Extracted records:
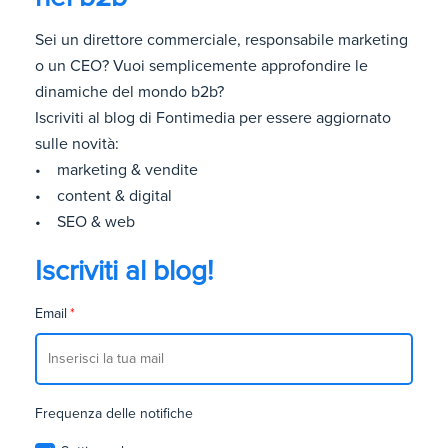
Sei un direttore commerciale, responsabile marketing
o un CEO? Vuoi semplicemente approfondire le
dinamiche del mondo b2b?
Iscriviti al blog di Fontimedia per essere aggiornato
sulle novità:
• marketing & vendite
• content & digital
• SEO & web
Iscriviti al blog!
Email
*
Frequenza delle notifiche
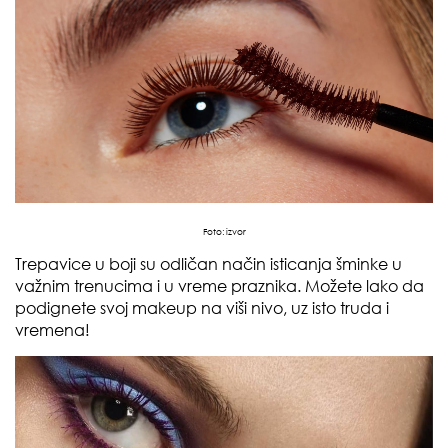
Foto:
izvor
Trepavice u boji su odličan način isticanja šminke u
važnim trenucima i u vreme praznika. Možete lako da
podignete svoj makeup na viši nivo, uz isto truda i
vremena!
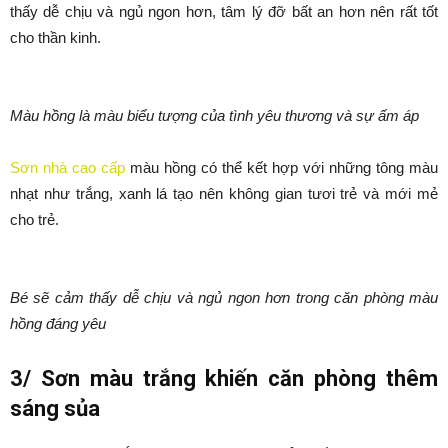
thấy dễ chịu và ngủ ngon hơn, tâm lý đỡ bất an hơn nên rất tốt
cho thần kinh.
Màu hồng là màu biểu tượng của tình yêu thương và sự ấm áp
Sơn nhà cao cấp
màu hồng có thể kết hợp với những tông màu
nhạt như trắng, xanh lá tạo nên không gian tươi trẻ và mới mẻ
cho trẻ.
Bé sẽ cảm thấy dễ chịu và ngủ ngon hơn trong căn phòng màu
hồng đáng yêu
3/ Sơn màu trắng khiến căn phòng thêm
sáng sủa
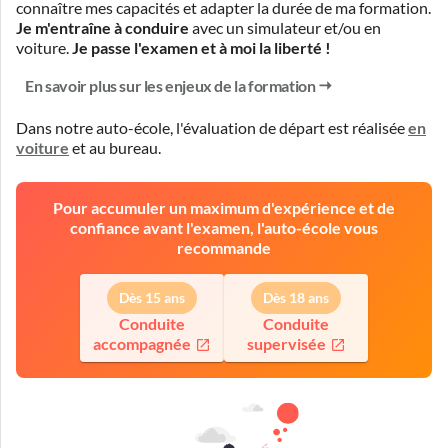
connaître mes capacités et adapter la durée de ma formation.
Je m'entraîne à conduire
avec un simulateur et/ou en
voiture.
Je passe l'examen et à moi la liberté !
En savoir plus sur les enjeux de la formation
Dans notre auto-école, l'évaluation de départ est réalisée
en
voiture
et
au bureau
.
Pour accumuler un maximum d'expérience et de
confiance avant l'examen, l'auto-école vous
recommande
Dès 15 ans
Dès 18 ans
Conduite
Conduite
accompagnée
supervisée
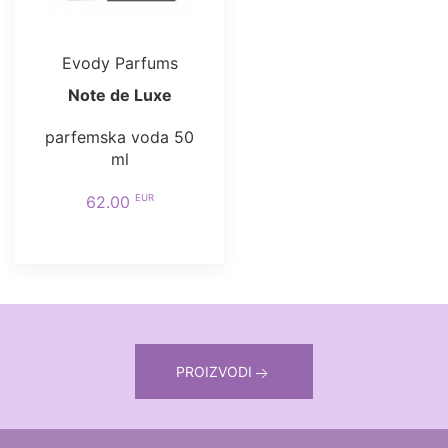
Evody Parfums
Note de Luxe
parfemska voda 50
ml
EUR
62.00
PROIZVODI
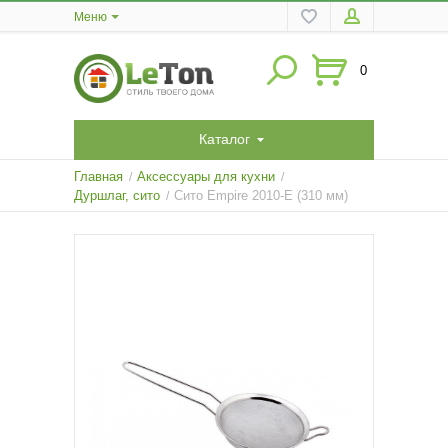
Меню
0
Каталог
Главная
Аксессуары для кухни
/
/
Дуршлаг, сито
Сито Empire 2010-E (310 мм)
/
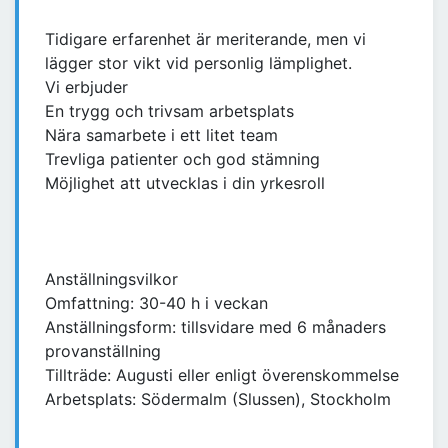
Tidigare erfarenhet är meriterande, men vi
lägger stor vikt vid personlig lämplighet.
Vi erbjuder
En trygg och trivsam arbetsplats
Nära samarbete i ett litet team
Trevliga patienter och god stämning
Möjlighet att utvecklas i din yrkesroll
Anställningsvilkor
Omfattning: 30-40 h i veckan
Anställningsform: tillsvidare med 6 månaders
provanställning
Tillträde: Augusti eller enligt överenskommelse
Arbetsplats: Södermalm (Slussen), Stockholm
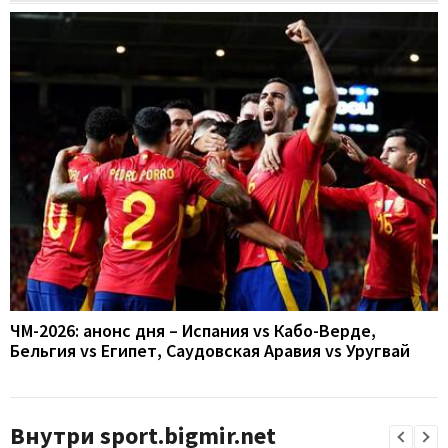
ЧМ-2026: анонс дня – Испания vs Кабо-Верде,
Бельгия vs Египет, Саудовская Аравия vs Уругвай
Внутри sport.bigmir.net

Work required:
Print verbatim every line above, apart from the pictures.

Completed task:
Sei un direttore commerciale, responsabile marketing
o un CEO? Vuoi semplicemente approfondire le
dinamiche del mondo b2b?
Iscriviti al blog di Fontimedia per essere aggiornato
sulle novità:
• marketing & vendite
• content & digital
• SEO & web
Iscriviti al blog!
Email
*
Frequenza delle notifiche
Foto:
izvor
Trepavice u boji su odličan način isticanja šminke u
važnim trenucima i u vreme praznika. Možete lako da
podignete svoj makeup na viši nivo, uz isto truda i
vremena!
thấy dễ chịu và ngủ ngon hơn, tâm lý đỡ bất an hơn nên rất tốt
cho thần kinh.
Màu hồng là màu biểu tượng của tình yêu thương và sự ấm áp
Sơn nhà cao cấp
màu hồng có thể kết hợp với những tông màu
nhạt như trắng, xanh lá tạo nên không gian tươi trẻ và mới mẻ
cho trẻ.
Bé sẽ cảm thấy dễ chịu và ngủ ngon hơn trong căn phòng màu
hồng đáng yêu
3/ Sơn màu trắng khiến căn phòng thêm
sáng sủa
connaître mes capacités et adapter la durée de ma formation.
Je m'entraîne à conduire
avec un simulateur et/ou en
voiture.
Je passe l'examen et à moi la liberté !
En savoir plus sur les enjeux de la formation
Dans notre auto-école, l'évaluation de départ est réalisée
en
voiture
et
au bureau
.
Pour accumuler un maximum d'expérience et de
confiance avant l'examen, l'auto-école vous
recommande
Dès 15 ans
Dès 18 ans
Conduite
Conduite
accompagnée
supervisée
Evody Parfums
Note de Luxe
parfemska voda 50
ml
EUR
62.00
PROIZVODI
Меню
0
Каталог
Главная
Аксессуары для кухни
/
/
Дуршлаг, сито
Сито Empire 2010-E (310 мм)
/
Tidigare erfarenhet är meriterande, men vi
lägger stor vikt vid personlig lämplighet.
Vi erbjuder
En trygg och trivsam arbetsplats
Nära samarbete i ett litet team
Trevliga patienter och god stämning
Möjlighet att utvecklas i din yrkesroll
Anställningsvilkor
Omfattning: 30-40 h i veckan
Anställningsform: tillsvidare med 6 månaders
provanställning
Tillträde: Augusti eller enligt överenskommelse
Arbetsplats: Södermalm (Slussen), Stockholm
ЧМ-2026: анонс дня – Испания vs Кабо-Верде,
Бельгия vs Египет, Саудовская Аравия vs Уругвай
Внутри sport.bigmir.net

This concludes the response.